◆ **Records supplied**
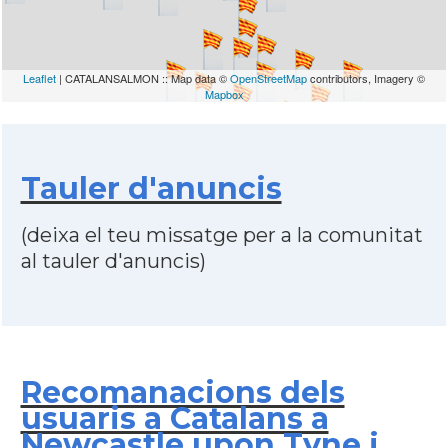
Leaflet
| CATALANSALMON :: Map data ©
OpenStreetMap
contributors, Imagery ©
Mapbox
Tauler d'anuncis
(deixa el teu missatge per a la comunitat
al tauler d'anuncis)
Recomanacions dels
usuaris a Catalans a
Newcastle upon Tyne i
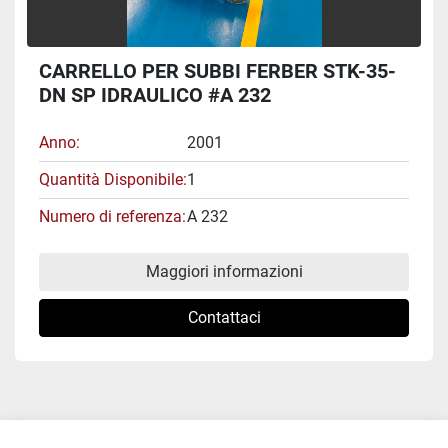
CARRELLO PER SUBBI FERBER STK-35-
DN SP IDRAULICO #A 232
Anno
2001
Quantità Disponibile
1
Numero di referenza
A 232
Maggiori informazioni
Contattaci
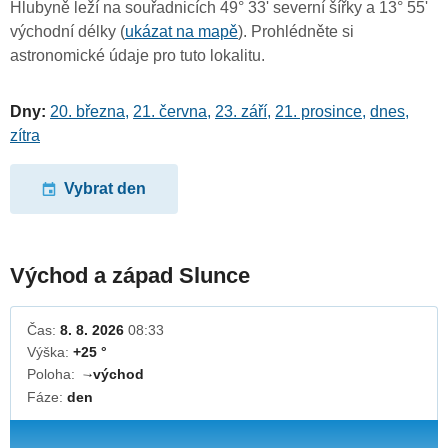
Hlubyně leží na souřadnicích 49° 33' severní šířky a 13° 55'
východní délky (
ukázat na mapě
). Prohlédněte si
astronomické údaje pro tuto lokalitu.
Dny:
20. března
,
21. června
,
23. září
,
21. prosince
,
dnes
,
zítra
Vybrat den
Východ a západ Slunce
Čas:
8. 8. 2026
08:33
Výška:
+25 °
Poloha:
východ
↓
Fáze:
den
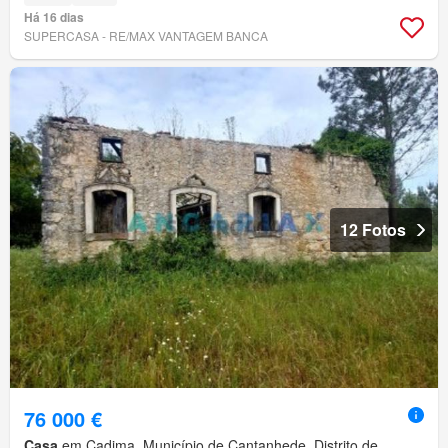
Há 16 dias
SUPERCASA - RE/MAX VANTAGEM BANCA
12 Fotos
76 000 €
Casa
em Cadima, Município de Cantanhede, Distrito de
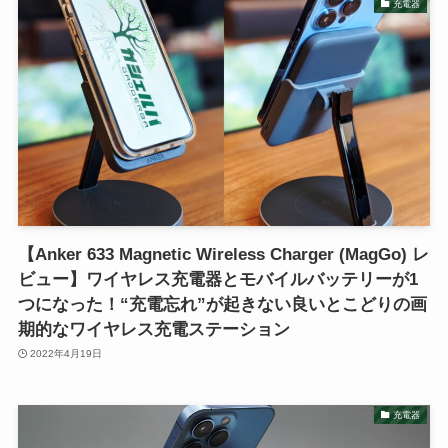
充電器
【Anker 633 Magnetic Wireless Charger (MagGo) レ
ビュー】ワイヤレス充電器とモバイルバッテリーが1
つになった！“充電忘れ”が起きない良いとこどりの画
期的なワイヤレス充電ステーション
2022年4月19日
充電器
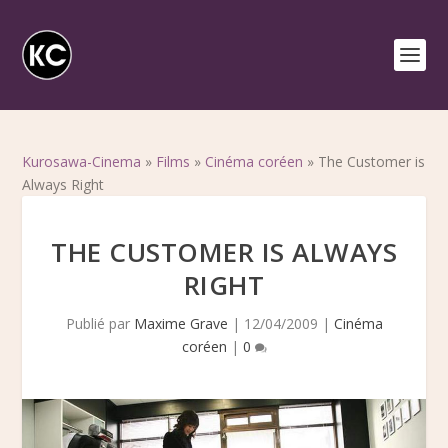
Kurosawa-Cinema
»
Films
»
Cinéma coréen
»
The Customer is
Always Right
THE CUSTOMER IS ALWAYS
RIGHT
Publié par
Maxime Grave
|
12/04/2009
|
Cinéma
coréen
|
0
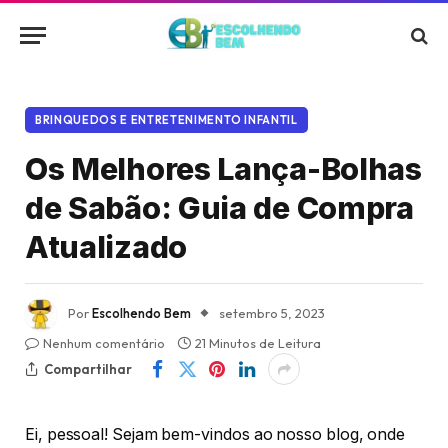
BRINQUEDOS E ENTRETENIMENTO INFANTIL
Os Melhores Lança-Bolhas
de Sabão: Guia de Compra
Atualizado
Por
Escolhendo Bem
setembro 5, 2023
Nenhum comentário
21 Minutos de Leitura
Compartilhar
Ei, pessoal! Sejam bem-vindos ao nosso blog, onde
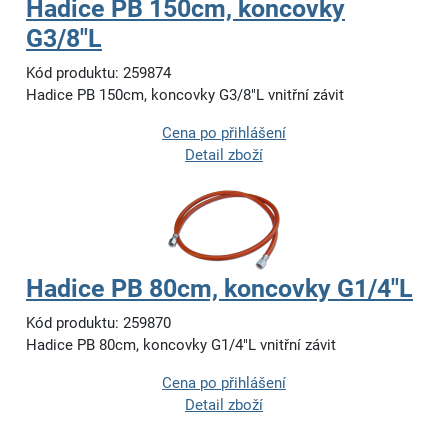
Hadice PB 150cm, koncovky
G3/8"L
Kód produktu: 259874
Hadice PB 150cm, koncovky G3/8"L vnitřní závit
Cena po přihlášení
Detail zboží
Hadice PB 80cm, koncovky G1/4"L
Kód produktu: 259870
Hadice PB 80cm, koncovky G1/4"L vnitřní závit
Cena po přihlášení
Detail zboží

◆ **Brief**
The entries must be written out again unchanged. Images are to be left out.

◆ **Answer section**
Leaflet
| CATALANSALMON :: Map data ©
OpenStreetMap
contributors, Imagery ©
Mapbox
Tauler d'anuncis
(deixa el teu missatge per a la comunitat
al tauler d'anuncis)
Recomanacions dels
usuaris a Catalans a
Newcastle upon Tyne i
CARRELLO PER SUBBI FERBER STK-35-
DN SP IDRAULICO #A 232
Anno
2001
Quantità Disponibile
1
Numero di referenza
A 232
Maggiori informazioni
Contattaci
Hlubyně leží na souřadnicích 49° 33' severní šířky a 13° 55'
východní délky (
ukázat na mapě
). Prohlédněte si
astronomické údaje pro tuto lokalitu.
Dny:
20. března
,
21. června
,
23. září
,
21. prosince
,
dnes
,
zítra
Vybrat den
Východ a západ Slunce
Čas:
8. 8. 2026
08:33
Výška:
+25 °
Poloha:
východ
↓
Fáze:
den
Há 16 dias
SUPERCASA - RE/MAX VANTAGEM BANCA
12 Fotos
76 000 €
Casa
em Cadima, Município de Cantanhede, Distrito de
充電器
【Anker 633 Magnetic Wireless Charger (MagGo) レ
ビュー】ワイヤレス充電器とモバイルバッテリーが1
つになった！“充電忘れ”が起きない良いとこどりの画
期的なワイヤレス充電ステーション
2022年4月19日
充電器
Kurosawa-Cinema
»
Films
»
Cinéma coréen
»
The Customer is
Always Right
THE CUSTOMER IS ALWAYS
RIGHT
Publié par
Maxime Grave
|
12/04/2009
|
Cinéma
coréen
|
0
BRINQUEDOS E ENTRETENIMENTO INFANTIL
Os Melhores Lança-Bolhas
de Sabão: Guia de Compra
Atualizado
Por
Escolhendo Bem
setembro 5, 2023
Nenhum comentário
21 Minutos de Leitura
Compartilhar
Ei, pessoal! Sejam bem-vindos ao nosso blog, onde
Hadice PB 150cm, koncovky
G3/8"L
Kód produktu: 259874
Hadice PB 150cm, koncovky G3/8"L vnitřní závit
Cena po přihlášení
Detail zboží
Hadice PB 80cm, koncovky G1/4"L
Kód produktu: 259870
Hadice PB 80cm, koncovky G1/4"L vnitřní závit
Cena po přihlášení
Detail zboží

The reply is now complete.